In this post, you’ll learn how to extract passages from your content based on how closely related they are to queries you input. You can use this as a simple way to begin optimizing your content for SEO and GEO.
Tools and data you will need
- Google Colab (or Python)
- Google Drive
- A list of pages you want to chunk, embed, and analyze; we’ll use a sitemap
- Your grounding queries
Setup
Installation
Create a new notebook in Google Colab.
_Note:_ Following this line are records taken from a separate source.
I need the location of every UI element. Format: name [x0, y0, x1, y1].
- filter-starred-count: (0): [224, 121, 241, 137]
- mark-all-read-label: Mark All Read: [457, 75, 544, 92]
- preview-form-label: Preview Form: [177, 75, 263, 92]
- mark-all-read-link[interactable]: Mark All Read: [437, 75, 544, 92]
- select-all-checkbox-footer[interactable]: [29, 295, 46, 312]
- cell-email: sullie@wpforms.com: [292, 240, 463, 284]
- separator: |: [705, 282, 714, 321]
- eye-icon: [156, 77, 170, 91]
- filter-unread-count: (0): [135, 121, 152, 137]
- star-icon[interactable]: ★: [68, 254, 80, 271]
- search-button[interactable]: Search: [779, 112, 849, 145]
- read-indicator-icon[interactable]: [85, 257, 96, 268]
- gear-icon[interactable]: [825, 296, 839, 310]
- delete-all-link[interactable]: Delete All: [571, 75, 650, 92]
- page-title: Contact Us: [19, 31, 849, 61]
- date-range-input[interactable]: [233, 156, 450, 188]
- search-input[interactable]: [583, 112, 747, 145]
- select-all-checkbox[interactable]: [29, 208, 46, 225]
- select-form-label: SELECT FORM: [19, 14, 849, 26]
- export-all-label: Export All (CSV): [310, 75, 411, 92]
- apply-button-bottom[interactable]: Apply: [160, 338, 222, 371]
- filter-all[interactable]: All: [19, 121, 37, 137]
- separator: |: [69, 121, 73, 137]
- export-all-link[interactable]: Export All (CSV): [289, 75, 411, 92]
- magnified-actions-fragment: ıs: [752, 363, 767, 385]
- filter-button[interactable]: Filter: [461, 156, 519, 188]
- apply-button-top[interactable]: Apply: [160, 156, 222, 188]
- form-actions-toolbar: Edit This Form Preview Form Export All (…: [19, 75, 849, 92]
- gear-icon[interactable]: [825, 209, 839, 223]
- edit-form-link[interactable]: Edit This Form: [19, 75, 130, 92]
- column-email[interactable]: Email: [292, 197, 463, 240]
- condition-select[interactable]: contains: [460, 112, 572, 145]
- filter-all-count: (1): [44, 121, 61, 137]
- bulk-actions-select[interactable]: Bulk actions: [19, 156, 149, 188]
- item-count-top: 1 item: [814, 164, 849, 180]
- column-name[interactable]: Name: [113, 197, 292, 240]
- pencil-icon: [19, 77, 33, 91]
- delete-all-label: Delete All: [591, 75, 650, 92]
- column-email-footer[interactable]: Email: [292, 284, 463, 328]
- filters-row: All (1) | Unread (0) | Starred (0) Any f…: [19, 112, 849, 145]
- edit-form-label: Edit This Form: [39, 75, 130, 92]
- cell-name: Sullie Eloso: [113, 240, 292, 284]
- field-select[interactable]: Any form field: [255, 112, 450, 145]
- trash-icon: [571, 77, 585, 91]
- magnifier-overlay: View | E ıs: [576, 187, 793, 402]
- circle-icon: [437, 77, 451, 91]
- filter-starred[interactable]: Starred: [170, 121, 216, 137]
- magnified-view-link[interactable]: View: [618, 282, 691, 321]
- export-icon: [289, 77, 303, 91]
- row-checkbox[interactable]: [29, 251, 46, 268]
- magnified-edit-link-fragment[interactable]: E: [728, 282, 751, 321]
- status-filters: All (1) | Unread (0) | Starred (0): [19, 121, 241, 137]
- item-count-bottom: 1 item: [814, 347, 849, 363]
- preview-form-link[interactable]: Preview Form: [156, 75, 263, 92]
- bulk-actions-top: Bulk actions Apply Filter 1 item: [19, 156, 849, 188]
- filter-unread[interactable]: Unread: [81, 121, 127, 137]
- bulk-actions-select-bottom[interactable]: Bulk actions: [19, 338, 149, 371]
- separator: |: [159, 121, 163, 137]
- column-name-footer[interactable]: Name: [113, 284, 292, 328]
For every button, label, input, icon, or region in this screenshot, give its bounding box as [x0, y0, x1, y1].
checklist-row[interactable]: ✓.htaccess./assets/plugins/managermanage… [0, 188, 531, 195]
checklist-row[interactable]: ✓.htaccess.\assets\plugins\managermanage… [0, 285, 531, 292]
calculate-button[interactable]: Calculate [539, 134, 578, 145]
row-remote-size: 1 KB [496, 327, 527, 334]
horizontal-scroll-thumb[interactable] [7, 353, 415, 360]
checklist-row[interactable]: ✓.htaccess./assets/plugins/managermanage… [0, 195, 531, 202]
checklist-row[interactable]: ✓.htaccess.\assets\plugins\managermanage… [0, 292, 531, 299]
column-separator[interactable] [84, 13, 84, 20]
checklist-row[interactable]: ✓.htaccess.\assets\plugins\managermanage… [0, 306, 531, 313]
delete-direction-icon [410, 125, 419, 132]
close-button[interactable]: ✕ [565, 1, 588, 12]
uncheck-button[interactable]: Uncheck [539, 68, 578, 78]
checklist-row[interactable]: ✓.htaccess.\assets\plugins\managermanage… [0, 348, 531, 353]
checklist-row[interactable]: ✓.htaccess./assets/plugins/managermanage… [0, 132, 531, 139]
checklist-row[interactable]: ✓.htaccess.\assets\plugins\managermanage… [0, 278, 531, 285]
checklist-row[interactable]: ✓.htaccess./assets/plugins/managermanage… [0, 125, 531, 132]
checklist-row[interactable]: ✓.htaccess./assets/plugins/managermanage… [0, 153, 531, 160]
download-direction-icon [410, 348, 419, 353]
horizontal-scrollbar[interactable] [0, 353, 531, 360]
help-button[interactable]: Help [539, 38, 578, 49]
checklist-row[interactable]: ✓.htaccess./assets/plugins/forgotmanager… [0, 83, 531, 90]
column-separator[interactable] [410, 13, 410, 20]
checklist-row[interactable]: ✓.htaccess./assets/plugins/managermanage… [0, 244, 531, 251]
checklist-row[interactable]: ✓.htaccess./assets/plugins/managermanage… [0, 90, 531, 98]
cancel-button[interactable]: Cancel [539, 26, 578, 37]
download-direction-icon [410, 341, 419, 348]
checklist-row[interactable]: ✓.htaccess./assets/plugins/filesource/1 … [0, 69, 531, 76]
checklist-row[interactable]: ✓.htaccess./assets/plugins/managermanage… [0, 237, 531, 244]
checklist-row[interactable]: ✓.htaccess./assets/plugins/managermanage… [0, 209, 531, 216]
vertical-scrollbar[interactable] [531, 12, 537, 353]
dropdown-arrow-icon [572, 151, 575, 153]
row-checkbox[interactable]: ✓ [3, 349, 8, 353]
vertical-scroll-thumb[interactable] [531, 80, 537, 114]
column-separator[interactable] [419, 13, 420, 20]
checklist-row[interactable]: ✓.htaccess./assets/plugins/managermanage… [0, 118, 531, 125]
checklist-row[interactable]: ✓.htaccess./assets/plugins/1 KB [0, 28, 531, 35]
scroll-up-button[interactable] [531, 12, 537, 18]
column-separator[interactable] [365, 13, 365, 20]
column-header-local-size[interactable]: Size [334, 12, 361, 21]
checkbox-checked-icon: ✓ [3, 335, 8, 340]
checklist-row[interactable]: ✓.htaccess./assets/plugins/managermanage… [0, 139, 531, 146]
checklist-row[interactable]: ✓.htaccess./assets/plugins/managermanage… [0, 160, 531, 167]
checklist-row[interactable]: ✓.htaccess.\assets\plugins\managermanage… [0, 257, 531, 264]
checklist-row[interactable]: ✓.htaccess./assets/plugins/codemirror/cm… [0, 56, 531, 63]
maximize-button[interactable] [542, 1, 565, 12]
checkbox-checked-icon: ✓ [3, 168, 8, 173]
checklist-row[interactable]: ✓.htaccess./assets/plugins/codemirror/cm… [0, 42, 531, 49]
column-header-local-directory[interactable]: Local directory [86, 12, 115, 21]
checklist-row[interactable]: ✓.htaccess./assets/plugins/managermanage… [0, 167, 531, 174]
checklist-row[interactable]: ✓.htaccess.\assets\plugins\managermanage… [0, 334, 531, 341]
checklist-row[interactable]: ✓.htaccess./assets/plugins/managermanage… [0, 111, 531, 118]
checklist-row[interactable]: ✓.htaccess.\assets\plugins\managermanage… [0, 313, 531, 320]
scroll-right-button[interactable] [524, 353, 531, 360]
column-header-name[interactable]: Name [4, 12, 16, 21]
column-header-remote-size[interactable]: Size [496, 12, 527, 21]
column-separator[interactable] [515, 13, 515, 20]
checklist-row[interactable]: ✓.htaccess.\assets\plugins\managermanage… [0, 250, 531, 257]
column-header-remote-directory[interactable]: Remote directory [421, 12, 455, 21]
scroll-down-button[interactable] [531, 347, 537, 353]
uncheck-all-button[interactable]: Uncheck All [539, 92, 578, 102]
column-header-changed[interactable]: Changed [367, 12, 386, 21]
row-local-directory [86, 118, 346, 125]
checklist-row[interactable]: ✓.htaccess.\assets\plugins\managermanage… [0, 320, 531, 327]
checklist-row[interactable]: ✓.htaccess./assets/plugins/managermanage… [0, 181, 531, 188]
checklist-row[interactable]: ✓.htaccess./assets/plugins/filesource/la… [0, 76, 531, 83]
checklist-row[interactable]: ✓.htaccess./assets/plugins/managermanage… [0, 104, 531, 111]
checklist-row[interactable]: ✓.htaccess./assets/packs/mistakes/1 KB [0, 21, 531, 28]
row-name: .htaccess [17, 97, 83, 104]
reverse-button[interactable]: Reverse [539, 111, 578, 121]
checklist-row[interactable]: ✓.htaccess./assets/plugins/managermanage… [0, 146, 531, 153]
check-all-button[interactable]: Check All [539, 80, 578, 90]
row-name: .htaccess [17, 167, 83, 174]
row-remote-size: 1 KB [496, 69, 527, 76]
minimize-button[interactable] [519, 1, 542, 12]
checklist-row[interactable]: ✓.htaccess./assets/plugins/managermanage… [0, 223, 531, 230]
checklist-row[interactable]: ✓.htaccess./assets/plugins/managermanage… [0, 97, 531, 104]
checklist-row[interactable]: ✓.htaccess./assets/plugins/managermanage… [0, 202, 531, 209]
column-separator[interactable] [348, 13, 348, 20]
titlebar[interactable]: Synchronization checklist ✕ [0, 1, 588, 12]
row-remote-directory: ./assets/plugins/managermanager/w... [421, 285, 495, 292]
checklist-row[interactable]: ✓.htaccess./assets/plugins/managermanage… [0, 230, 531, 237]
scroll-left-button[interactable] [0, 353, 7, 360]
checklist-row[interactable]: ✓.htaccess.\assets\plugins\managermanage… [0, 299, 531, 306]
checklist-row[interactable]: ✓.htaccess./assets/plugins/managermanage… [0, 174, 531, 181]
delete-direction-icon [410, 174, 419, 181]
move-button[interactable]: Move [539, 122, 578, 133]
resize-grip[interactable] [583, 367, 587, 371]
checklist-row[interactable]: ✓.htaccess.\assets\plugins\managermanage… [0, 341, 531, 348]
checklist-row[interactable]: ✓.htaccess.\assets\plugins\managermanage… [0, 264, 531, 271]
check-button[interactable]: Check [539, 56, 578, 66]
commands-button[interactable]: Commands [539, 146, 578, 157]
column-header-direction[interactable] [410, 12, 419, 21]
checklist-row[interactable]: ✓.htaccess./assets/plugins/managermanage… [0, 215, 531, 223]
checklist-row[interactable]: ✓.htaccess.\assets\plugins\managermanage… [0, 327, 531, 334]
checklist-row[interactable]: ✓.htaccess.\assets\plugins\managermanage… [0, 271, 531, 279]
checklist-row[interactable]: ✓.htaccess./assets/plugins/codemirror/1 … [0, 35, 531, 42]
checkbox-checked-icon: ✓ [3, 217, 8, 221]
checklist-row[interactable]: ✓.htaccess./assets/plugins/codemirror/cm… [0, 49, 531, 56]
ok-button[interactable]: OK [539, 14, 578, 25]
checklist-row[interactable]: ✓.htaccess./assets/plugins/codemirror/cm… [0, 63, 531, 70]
I also recommend creating a few text blocks with headings, so you can segment the code blocks and hide any unnecessary ones, like the installation block after you complete the process.
In the first code block, install the following packages:
!pip install trafilatura langchain chromadb sentence-transformers langchain-text-splitters ultimate-sitemap-parser
Mounting the drive and import necessary functions
In the second code block, we’ll go ahead and mount your Google Drive and load in the database you created in my previous tutorial. For the sake of consistency, I’m guessing you’re doing this with the same site, so we’re keeping all of the data in the same ChromaDB instance.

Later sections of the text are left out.